* _Data excerpts_:
------------------------------------------------------------
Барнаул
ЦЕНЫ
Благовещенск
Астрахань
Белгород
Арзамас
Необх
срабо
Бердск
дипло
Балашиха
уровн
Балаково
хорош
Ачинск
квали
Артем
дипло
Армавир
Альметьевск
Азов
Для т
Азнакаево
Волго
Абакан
------------------------------------------------------------
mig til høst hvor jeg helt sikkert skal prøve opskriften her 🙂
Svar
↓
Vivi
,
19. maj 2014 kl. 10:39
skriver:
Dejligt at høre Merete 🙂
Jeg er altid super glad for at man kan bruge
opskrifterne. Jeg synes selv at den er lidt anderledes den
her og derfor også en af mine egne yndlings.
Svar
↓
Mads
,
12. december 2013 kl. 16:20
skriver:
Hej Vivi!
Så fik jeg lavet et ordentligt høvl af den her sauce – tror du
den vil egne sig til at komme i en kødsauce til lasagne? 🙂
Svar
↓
------------------------------------------------------------
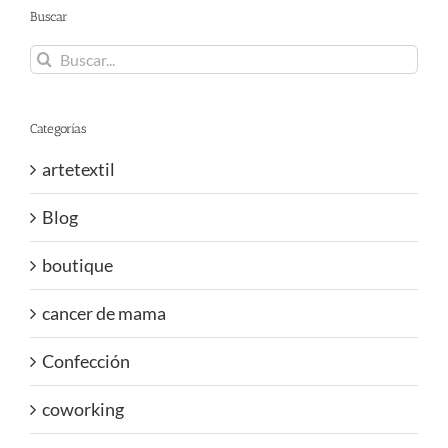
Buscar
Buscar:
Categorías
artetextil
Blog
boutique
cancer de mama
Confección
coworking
------------------------------------------------------------
* _What you should do_: The lines above that include "egne" should each be listed.

* _Solution to this task_:
her og derfor også en af mine egne yndlings.
den vil egne sig til at komme i en kødsauce til lasagne? 🙂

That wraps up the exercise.